This question increasingly is being raised as big semis and B-doubles proliferate and speed limits are increased on some major NSW country roads. Or, is boredom leading to drowsiness, brought on by modern “easy driving” truck technology and improved highways, the real culprit?
The jury is still out on this, while there is not yet definitive accident survey evidence pointing to cruise control’s role in accidents. But anecdotal evidence and practical knowledge of people long-associated with big rigs and their drivers suggests cruise-auto can be a mixed blessing.

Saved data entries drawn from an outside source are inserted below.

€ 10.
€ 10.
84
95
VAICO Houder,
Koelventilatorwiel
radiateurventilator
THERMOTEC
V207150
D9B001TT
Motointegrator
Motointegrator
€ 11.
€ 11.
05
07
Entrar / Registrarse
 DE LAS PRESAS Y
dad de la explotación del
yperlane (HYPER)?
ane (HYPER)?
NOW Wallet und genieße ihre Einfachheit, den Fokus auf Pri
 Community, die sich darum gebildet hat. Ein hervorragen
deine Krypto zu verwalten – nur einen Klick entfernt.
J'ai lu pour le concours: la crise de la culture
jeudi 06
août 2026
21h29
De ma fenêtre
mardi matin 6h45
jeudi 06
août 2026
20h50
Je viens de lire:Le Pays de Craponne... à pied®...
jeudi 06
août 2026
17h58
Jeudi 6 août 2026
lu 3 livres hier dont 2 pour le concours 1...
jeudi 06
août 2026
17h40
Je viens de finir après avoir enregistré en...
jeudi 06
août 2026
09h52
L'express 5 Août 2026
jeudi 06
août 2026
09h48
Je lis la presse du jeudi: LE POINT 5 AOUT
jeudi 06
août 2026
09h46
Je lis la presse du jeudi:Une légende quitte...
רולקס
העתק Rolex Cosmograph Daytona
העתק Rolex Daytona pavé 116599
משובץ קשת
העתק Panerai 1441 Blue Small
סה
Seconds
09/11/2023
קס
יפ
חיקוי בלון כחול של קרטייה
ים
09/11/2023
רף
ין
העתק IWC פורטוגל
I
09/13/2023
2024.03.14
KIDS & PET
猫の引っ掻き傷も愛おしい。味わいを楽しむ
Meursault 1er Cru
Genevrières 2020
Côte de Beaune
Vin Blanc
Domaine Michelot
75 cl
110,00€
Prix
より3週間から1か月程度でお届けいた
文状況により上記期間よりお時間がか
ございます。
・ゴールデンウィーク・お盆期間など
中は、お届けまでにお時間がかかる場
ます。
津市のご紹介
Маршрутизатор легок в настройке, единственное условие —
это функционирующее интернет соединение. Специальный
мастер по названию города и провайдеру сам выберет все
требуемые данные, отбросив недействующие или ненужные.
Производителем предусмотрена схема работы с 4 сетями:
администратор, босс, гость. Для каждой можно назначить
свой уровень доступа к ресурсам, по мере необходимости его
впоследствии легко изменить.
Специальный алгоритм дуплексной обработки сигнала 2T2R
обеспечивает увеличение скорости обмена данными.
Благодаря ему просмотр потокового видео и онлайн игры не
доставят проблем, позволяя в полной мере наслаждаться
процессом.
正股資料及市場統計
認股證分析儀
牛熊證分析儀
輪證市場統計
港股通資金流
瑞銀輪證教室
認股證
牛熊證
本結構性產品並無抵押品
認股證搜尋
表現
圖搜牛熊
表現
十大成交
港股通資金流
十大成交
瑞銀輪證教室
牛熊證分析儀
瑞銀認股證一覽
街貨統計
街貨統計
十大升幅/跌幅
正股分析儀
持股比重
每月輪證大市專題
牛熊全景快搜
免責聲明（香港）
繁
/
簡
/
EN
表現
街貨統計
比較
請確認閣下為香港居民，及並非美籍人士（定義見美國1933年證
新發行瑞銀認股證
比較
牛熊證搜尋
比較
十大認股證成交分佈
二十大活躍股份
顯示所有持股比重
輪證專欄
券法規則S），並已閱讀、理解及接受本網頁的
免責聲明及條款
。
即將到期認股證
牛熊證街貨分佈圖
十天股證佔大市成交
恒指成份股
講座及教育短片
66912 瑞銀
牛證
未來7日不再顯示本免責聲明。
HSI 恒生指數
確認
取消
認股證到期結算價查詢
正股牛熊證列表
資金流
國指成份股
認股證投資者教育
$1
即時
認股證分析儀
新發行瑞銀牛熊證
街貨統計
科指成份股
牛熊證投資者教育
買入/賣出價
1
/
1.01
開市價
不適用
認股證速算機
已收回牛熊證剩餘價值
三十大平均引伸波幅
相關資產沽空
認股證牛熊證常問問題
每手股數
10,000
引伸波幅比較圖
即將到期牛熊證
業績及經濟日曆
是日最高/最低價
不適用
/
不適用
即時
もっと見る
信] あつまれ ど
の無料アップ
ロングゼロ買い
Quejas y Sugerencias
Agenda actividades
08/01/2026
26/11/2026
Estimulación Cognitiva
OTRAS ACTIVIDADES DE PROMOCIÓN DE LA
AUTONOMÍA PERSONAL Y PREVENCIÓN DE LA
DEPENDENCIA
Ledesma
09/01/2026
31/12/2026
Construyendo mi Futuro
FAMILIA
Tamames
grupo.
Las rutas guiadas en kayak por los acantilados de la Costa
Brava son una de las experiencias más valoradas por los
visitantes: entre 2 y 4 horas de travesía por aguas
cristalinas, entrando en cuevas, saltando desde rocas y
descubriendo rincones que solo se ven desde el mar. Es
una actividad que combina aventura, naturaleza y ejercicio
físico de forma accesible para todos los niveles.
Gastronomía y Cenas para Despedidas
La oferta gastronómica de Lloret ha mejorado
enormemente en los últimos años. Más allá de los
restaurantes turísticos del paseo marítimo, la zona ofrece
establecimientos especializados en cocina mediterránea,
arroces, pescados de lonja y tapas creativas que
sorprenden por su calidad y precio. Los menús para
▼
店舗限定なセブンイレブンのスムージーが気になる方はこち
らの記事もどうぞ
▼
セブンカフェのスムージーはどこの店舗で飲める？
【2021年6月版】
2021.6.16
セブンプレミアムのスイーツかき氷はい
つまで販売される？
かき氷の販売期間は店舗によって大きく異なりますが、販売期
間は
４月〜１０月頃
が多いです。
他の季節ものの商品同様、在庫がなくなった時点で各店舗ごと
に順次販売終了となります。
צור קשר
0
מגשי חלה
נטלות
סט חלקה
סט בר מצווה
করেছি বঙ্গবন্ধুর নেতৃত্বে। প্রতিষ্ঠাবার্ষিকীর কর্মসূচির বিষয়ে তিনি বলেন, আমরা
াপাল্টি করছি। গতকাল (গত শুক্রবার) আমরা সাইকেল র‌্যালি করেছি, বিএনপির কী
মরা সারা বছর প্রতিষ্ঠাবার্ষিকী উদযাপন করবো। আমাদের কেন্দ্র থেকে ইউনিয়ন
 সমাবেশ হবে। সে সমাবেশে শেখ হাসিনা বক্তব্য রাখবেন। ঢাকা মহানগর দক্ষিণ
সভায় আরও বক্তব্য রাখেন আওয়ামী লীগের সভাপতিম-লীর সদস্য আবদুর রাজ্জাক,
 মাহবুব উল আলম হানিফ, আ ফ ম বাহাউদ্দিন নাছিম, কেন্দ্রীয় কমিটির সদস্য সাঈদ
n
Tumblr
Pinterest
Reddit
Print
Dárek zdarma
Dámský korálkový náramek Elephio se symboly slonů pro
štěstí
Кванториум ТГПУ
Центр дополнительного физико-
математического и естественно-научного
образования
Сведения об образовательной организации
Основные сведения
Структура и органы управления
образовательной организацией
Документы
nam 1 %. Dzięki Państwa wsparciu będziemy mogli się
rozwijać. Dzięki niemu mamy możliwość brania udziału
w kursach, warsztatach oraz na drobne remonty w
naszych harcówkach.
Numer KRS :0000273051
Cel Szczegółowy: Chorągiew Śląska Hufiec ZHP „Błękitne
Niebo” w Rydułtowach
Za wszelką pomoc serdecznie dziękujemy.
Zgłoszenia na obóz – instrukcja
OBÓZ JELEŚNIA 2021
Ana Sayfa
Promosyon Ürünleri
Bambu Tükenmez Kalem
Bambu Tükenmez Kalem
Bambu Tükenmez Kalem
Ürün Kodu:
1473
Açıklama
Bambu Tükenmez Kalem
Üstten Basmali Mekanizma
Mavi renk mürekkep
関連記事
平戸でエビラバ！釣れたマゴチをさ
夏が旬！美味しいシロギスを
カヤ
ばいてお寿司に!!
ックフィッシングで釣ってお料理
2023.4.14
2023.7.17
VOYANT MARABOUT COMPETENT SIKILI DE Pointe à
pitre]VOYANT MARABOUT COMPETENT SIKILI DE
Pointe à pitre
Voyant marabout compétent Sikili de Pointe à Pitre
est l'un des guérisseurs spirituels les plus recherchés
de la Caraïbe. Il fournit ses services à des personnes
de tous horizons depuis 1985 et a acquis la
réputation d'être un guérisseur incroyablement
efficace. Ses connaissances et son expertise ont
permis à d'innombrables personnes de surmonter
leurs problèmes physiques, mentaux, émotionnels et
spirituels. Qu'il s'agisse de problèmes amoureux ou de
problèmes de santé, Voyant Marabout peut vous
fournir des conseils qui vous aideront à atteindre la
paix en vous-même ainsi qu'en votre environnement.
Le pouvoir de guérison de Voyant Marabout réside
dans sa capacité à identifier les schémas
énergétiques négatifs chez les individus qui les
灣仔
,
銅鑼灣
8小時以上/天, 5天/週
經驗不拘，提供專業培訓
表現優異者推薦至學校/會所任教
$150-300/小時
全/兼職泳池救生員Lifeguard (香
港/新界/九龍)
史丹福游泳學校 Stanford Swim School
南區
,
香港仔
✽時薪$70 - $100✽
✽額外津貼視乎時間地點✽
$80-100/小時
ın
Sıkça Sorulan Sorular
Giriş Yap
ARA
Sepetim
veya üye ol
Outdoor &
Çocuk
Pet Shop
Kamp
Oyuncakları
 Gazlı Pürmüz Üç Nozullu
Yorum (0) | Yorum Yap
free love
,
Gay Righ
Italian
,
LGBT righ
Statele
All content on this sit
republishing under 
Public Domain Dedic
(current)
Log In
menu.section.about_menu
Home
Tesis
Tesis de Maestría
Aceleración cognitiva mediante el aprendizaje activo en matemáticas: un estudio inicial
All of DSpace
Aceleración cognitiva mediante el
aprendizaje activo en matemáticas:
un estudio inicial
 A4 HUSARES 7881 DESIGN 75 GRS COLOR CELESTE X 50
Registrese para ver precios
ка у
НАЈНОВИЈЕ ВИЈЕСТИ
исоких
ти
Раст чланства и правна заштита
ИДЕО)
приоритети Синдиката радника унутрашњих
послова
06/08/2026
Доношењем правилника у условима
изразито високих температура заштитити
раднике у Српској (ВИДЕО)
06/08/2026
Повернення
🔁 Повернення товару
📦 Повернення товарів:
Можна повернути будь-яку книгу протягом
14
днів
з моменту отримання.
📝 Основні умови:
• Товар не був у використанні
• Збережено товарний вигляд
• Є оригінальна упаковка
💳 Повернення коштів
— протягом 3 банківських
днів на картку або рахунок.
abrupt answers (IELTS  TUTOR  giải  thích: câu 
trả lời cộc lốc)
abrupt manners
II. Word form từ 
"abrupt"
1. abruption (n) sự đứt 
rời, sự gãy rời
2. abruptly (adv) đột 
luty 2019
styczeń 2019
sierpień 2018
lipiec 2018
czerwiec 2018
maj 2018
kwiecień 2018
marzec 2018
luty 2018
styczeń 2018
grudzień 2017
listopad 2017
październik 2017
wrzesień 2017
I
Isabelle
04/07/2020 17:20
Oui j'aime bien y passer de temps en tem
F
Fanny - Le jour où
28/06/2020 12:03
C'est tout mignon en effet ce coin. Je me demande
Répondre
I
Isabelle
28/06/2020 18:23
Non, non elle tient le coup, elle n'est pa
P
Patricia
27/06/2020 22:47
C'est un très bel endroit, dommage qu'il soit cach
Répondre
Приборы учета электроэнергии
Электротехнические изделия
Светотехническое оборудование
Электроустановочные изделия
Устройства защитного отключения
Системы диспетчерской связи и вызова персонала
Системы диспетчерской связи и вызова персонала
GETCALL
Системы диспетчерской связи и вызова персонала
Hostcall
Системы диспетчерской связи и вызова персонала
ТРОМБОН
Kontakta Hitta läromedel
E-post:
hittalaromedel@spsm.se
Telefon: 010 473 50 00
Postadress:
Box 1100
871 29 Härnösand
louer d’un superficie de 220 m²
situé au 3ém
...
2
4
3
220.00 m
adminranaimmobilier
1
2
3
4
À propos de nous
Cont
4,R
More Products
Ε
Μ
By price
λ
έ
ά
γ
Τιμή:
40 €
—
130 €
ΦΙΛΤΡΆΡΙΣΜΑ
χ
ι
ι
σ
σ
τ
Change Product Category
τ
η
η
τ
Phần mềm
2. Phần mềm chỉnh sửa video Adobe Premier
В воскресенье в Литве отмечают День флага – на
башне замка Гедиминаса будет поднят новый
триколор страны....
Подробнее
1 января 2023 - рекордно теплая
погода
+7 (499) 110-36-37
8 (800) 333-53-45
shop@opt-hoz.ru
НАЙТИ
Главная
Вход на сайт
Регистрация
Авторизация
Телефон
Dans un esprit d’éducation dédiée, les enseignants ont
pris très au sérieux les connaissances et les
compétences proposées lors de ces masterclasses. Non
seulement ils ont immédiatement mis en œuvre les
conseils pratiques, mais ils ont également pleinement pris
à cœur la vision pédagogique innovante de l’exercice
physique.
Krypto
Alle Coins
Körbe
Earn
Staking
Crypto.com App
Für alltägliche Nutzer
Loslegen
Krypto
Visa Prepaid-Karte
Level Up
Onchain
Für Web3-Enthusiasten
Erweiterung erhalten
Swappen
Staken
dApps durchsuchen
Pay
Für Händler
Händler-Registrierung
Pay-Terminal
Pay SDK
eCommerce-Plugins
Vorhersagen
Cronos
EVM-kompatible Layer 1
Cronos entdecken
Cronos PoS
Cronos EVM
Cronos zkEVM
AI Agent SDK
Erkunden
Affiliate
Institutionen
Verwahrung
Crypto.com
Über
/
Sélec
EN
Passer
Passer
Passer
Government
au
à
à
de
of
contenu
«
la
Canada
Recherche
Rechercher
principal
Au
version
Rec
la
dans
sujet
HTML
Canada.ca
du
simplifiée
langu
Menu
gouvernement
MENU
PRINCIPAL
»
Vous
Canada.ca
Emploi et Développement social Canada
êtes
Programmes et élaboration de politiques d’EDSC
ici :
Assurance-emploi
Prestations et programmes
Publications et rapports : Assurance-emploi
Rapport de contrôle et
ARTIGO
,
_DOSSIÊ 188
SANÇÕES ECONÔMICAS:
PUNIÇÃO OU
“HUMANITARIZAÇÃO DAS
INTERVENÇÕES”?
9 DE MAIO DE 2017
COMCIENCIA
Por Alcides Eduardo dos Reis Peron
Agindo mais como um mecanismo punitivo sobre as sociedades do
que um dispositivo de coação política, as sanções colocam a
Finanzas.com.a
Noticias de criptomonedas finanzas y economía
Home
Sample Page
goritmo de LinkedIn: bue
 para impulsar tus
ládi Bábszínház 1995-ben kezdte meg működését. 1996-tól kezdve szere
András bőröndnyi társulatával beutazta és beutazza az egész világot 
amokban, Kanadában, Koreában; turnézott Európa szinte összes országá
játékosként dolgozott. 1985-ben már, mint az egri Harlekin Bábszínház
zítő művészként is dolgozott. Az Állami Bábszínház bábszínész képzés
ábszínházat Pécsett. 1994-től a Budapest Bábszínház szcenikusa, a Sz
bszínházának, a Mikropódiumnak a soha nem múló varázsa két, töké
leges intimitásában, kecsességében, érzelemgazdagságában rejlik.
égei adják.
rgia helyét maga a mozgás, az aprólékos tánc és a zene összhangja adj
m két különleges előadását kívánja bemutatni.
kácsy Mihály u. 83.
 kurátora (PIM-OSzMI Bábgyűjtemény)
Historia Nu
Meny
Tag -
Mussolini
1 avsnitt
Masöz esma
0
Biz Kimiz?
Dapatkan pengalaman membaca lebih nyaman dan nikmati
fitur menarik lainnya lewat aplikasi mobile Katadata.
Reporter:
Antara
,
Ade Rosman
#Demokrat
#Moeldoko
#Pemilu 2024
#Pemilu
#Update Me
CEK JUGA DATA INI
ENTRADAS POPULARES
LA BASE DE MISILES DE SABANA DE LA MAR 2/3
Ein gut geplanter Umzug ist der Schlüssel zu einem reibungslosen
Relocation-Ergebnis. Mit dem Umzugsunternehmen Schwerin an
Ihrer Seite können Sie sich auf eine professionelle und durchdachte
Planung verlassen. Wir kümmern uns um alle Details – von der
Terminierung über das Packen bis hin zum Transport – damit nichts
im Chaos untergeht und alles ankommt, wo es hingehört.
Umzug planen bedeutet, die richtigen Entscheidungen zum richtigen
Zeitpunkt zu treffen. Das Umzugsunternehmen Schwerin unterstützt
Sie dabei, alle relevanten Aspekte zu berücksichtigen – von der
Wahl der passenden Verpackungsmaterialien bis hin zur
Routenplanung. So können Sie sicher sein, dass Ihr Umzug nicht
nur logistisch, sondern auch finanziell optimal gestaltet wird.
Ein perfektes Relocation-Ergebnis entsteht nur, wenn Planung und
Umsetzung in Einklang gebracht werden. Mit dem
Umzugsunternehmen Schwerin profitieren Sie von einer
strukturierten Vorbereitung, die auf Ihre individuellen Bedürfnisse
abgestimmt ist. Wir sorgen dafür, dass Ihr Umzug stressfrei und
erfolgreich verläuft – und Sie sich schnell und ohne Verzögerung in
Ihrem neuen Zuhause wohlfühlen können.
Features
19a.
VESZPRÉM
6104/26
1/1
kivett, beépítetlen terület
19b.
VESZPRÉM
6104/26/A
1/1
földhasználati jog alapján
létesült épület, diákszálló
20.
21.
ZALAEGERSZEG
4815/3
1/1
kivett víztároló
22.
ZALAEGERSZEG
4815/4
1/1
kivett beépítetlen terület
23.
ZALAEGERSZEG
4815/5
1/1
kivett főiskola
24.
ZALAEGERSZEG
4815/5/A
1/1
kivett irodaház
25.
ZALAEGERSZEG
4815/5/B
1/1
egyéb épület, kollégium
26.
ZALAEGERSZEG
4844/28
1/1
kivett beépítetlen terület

Bert Cool has seen the aftermath of more truck accidents than probably anyone else in his 30 years with Royans, the Wagga Wagga-headquartered heavy vehicle recovery and repair group. Now operating Australia-wide,
Royans over the years have been called on to haul thousands of trucks back onto the road from every imaginable predicament. Too often, the smashed or burnt cabs tell the story of lives lost and families shattered. And Bert Cool has no doubt that drivers falling asleep while their long-haul rigs are running on cruise control is a contributing factor to a growing number of highway accidents.
“Definitely,” he says.
“It happens more often now. A driver can nod off and the truck just keeps going, because he doesn’t have his foot on the accelerator. Before he wakes up, they’re in the scrub, or they hit something.
“Before cruise control, if a driver dropped off at the wheel his foot nearly always fell away from the accelerator and the truck slowed down. He usually was woken up before they got into real trouble.”
However, Sergeant Rod Cranston, of Goulburn police highway patrol, doubts that cruise control by itself is a contributing factor to truck accidents.